With Yum China Split From Yum! Brands, Investors Can Expect This For Their Shares|NYSE:YUMNYSE:YUMC

Shares of Yum! Brands, Inc. YUM appeared to be significantly lower on Tuesday, but that is not the actual case.

Yum! Brands, the parent company behind Taco Bell, Pizza Hut and KFC, decided in 2015 that it is in the best interest of investors to split its business into two different identities: Yum! Brands (still tickered YUM and trading on the NYSE) and Yum China Holdings Inc YUMC.

The first business segment, Yum! Brands, represents more than 43,000 restaurants in almost 140 countries. The second business segment, Yum China Holdings, is a licensee of Yum! Brands in mainland China and holds the exclusive rights to all three restaurant brands.

Yum Brands' CEO Greg Creed explained to investors the logic behind the business split in early October. He said, "As a ‘pure play' franchisor, the transformed Yum! Brands will become more efficient and capital light with an optimized capital structure, improved cash flow and laser-like focus on our key strategies to drive same-store sales and new unit growth worldwide."

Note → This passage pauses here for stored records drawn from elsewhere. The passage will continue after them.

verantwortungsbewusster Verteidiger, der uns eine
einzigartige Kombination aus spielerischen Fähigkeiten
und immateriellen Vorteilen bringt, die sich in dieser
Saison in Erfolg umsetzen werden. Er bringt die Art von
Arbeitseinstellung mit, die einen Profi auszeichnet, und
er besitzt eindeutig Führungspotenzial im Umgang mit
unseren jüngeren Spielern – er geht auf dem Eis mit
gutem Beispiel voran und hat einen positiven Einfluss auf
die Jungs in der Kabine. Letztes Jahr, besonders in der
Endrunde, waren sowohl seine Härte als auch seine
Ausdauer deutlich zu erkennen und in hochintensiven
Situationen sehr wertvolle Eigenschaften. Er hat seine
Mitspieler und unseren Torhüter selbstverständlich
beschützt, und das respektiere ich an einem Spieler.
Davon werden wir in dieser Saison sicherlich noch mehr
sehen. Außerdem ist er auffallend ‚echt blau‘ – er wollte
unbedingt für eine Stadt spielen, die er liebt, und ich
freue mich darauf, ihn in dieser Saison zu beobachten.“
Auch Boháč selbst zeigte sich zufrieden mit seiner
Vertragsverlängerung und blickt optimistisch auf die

As part of the business separation, every investor will receive one share of the newly created Yum China for each share of the parent company they owned as of record on October 19. Investors will see this change reflected in their brokerage account as the business split was official as of Tuesday. No action is required on their end.

Investors won't lose any money on the business split. Yum! Brands' stock is trading lower on Tuesday to reflect the fact that the total value of Yum China was essentially removed from the parent company's stock and merely transferred into a brand new stock.

The total value of Yum China plus Yum! Brands on Tuesday is equal to the total value of Yum! Brands' closing price on Monday so investors aren't losing money.